È quanto emerso nel vertice tra Di Vincenzo, l’arcivescovo D’Angelo e i sindaci dei Comuni del territorio L’obiettivo resta la sistemazione delle strutture, importanti per le opere d’arte e l’aggregazione sociale
L’AQUILA. Una task force per imprimere un’accelerazione negli interventi di recupero del patrimonio ecclesiastico dei Comuni del cratere. È la proposta emersa ieri mattina in un incontro guidato dal prefetto Giancarlo Di Vincenzo, alla presenza dei sindaci del territorio e di numerosi rappresentanti istituzionali.

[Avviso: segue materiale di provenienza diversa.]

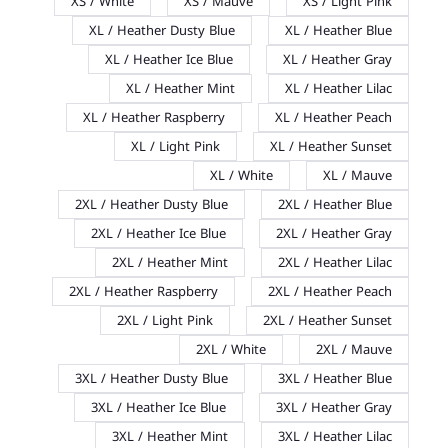
XS / White
XS / Mauve
XS / Light Pink
XL / Heather Dusty Blue
XL / Heather Blue
XL / Heather Ice Blue
XL / Heather Gray
XL / Heather Mint
XL / Heather Lilac
XL / Heather Raspberry
XL / Heather Peach
XL / Light Pink
XL / Heather Sunset
XL / White
XL / Mauve
2XL / Heather Dusty Blue
2XL / Heather Blue
2XL / Heather Ice Blue
2XL / Heather Gray
2XL / Heather Mint
2XL / Heather Lilac
2XL / Heather Raspberry
2XL / Heather Peach
2XL / Light Pink
2XL / Heather Sunset
2XL / White
2XL / Mauve
3XL / Heather Dusty Blue
3XL / Heather Blue
3XL / Heather Ice Blue
3XL / Heather Gray
3XL / Heather Mint
3XL / Heather Lilac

A oltre quindici anni dal devastante terremoto del 6 aprile 2009, sono ancora molti infatti gli edifici del patrimonio ecclesiastico nei comuni del cratere aquilano a fare i conti con le profonde ferite inferte dal sisma. Simboli storici e culturali di grande valore per la comunità, chiese, monasteri, conventi e santuari, molti dei quali rappresentano autentici capolavori, gravemente danneggiati o completamente distrutti dalla furia del terremoto. Oggi, la loro rinascita è diventata una sfida cruciale non solo per restituire luoghi di culto ai fedeli, ma anche per preservare un patrimonio artistico e religioso unico.
L’IMPEGNO DEL PREFETTO
Proprio con questo obiettivo, ieri il prefetto Di Vincenzo ha presieduto una riunione sulla ricostruzione degli edifici ecclesiastici dei territori ricadenti nel cratere sismico 2009. All’incontro, convocato per un aggiornamento sulla situazione dei numerosi edifici di culto che ancora attendono un recupero, hanno partecipato molti rappresentanti delle istituzioni, l’arcivescovo dell’Aquila Antonio D’Angelo e i rappresentanti dei Comuni dell’Aquila, Acciano, Capestrano, Caporciano, Castel del Monte, Collarmele, Fagnano Alto, Fontecchio, Gagliano Aterno, Goriano Sicoli, Navelli, Prata d’Ansidonia, Rocca di Mezzo, San Demetrio ne’ Vestini, San Pio delle Camere, San’Eusanio forconese, Secinaro, Tione degli Abruzzi e Villa Sant’Angelo.
CHIESE RURALI DIMENTICATE
Molte delle chiese ancora in rovina si trovano infatti proprio nei piccoli centri del cratere sismico. Chiese minori che rimangono chiuse, in balìa del tempo e dell’abbandono. Tra le altre, a breve dovrebbe essere restituita alla comunità la chiesa di Rocca di Mezzo, Santa Maria ad Nives, finanziata con un importo complessivo di 527.000 euro. Il ritardo nella ricostruzione di queste chiese è legato a una serie di problematiche, da quelle economiche a quelle burocratiche.
SEMPLIFICARE LE PRATICHE
«Nel corso della riunione si è fatto un punto della situazione esaminando lo stato di avanzamento progettuale e i diversi punti di criticità rappresentati dai soggetti a vario titolo preposti all’attuazione dei recuperi», spiega la prefettura in una nota. «Gli interventi dei sindaci hanno fatto emergere spunti propositivi e istanze rivolte all’esigenza di semplificazione della complessità delle istruttorie e alla possibilità di condurre in prima persona gli interventi di recupero del patrimonio ecclesiastico ricadente nei loro territori».
I PROGETTI
«L’arcivescovo e i rappresentanti delle Curie, ribadendo l’importanza non solo religiosa, ma anche aggregativa a livello sociale delle chiese interessate, hanno rappresentato l’esigenza di consultazione preventiva in merito ai progetti di recupero, anche per la maggiore velocità in termini procedurali», continua la nota.
LA TASK FORCE
Al termine della riunione è stata condivisa l’esigenza di interessare gli organi centrali al fine di costituire una task force, anche in sinergia con gli Uffici speciali per la ricostruzione e i Comuni, per imprimere una forte accelerazione al recupero del patrimonio ecclesiastico.